Below are records to transcribe exactly, without their pictures.
[[ MATERIAL FOR THIS TASK open ]]
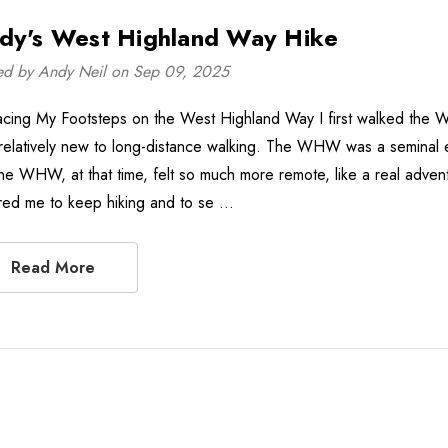
dy's West Highland Way Hike
ed by Andy Neil on Sep 09, 2025
acing My Footsteps on the West Highland Way I first walked the
relatively new to long-distance walking. The WHW was a seminal 
the WHW, at that time, felt so much more remote, like a real advent
ired me to keep hiking and to se …
Read More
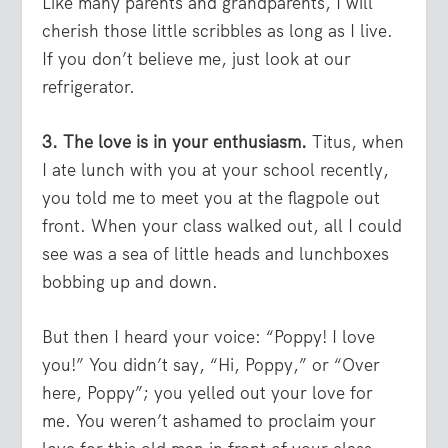
Like many parents and grandparents, I will
cherish those little scribbles as long as I live.
If you don’t believe me, just look at our
refrigerator.
3. The love is in your enthusiasm.
Titus, when
I ate lunch with you at your school recently,
you told me to meet you at the flagpole out
front. When your class walked out, all I could
see was a sea of little heads and lunchboxes
bobbing up and down.
But then I heard your voice: “Poppy! I love
you!” You didn’t say, “Hi, Poppy,” or “Over
here, Poppy”; you yelled out your love for
me. You weren’t ashamed to proclaim your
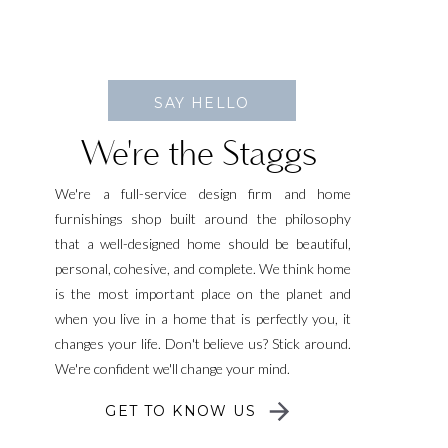
SAY HELLO
We're the Staggs
We're a full-service design firm and home
furnishings shop built around the philosophy
that a well-designed home should be beautiful,
personal, cohesive, and complete. We think home
is the most important place on the planet and
when you live in a home that is perfectly you, it
changes your life. Don't believe us? Stick around.
We're confident we'll change your mind.
GET TO KNOW US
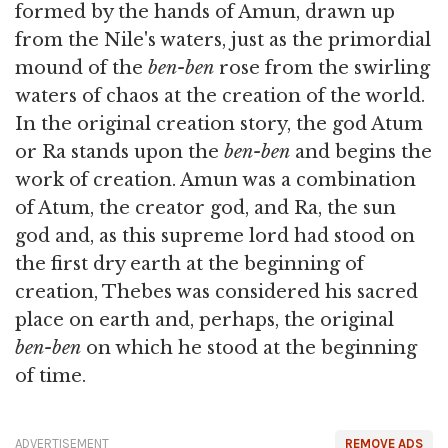
formed by the hands of Amun, drawn up
from the Nile's waters, just as the primordial
mound of the
ben-ben
rose from the swirling
waters of chaos at the creation of the world.
In the original creation story, the god Atum
or Ra stands upon the
ben-ben
and begins the
work of creation. Amun was a combination
of Atum, the creator god, and Ra, the sun
god and, as this supreme lord had stood on
the first dry earth at the beginning of
creation, Thebes was considered his sacred
place on earth and, perhaps, the original
ben-ben
on which he stood at the beginning
of time.
ADVERTISEMENT
REMOVE ADS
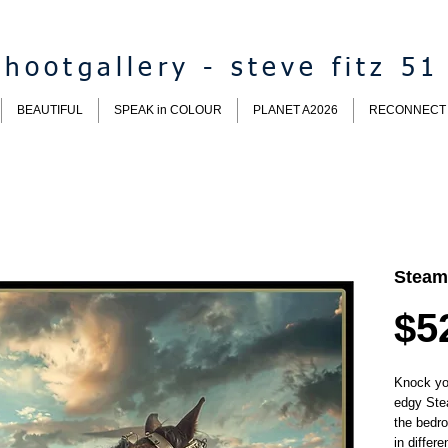
hootgallery - steve fitz 51
BEAUTIFUL
SPEAK in COLOUR
PLANET A2026
RECONNECT
Steam
$5
Knock you
edgy Ste
the bedr
in differe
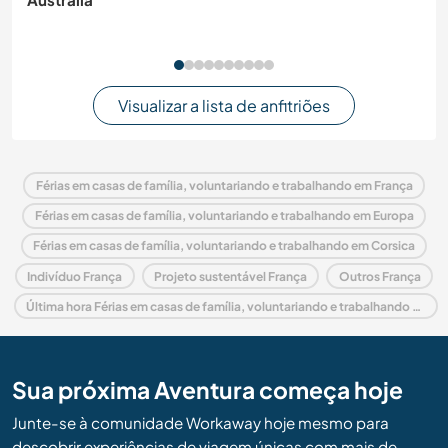
Visualizar a lista de anfitriões
Férias em casas de família, voluntariando e trabalhando em França
Férias em casas de família, voluntariando e trabalhando em Europa
Férias em casas de família, voluntariando e trabalhando em Corsica
Indivíduo França
Projeto sustentável França
Outros França
Última hora Férias em casas de família, voluntariando e trabalhando em França
Sua próxima Aventura começa hoje
Junte-se à comunidade Workaway hoje mesmo para
descobrir experiências de viagem únicas com mais de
[[ MATERIAL FOR THIS TASK closed ]]
*EXERCISE SOLUTION*
dy's West Highland Way Hike
ed by Andy Neil on Sep 09, 2025
acing My Footsteps on the West Highland Way I first walked the
relatively new to long-distance walking. The WHW was a seminal 
the WHW, at that time, felt so much more remote, like a real advent
ired me to keep hiking and to se …
Read More
Like many parents and grandparents, I will
cherish those little scribbles as long as I live.
If you don’t believe me, just look at our
refrigerator.
3. The love is in your enthusiasm.
Titus, when
I ate lunch with you at your school recently,
you told me to meet you at the flagpole out
front. When your class walked out, all I could
see was a sea of little heads and lunchboxes
bobbing up and down.
But then I heard your voice: “Poppy! I love
you!” You didn’t say, “Hi, Poppy,” or “Over
here, Poppy”; you yelled out your love for
me. You weren’t ashamed to proclaim your
SAY HELLO
We're the Staggs
We're a full-service design firm and home
furnishings shop built around the philosophy
that a well-designed home should be beautiful,
personal, cohesive, and complete. We think home
is the most important place on the planet and
when you live in a home that is perfectly you, it
changes your life. Don't believe us? Stick around.
We're confident we'll change your mind.
GET TO KNOW US
formed by the hands of Amun, drawn up
from the Nile's waters, just as the primordial
mound of the
ben-ben
rose from the swirling
waters of chaos at the creation of the world.
In the original creation story, the god Atum
or Ra stands upon the
ben-ben
and begins the
work of creation. Amun was a combination
of Atum, the creator god, and Ra, the sun
god and, as this supreme lord had stood on
the first dry earth at the beginning of
creation, Thebes was considered his sacred
place on earth and, perhaps, the original
ben-ben
on which he stood at the beginning
of time.
ADVERTISEMENT
REMOVE ADS
hootgallery - steve fitz 51
BEAUTIFUL
SPEAK in COLOUR
PLANET A2026
RECONNECT
Steam
$5
Knock you
edgy Ste
the bedr
in differe
Visualizar a lista de anfitriões
Férias em casas de família, voluntariando e trabalhando em França
Férias em casas de família, voluntariando e trabalhando em Europa
Férias em casas de família, voluntariando e trabalhando em Corsica
Indivíduo França
Projeto sustentável França
Outros França
Última hora Férias em casas de família, voluntariando e trabalhando em França
Sua próxima Aventura começa hoje
Junte-se à comunidade Workaway hoje mesmo para
descobrir experiências de viagem únicas com mais de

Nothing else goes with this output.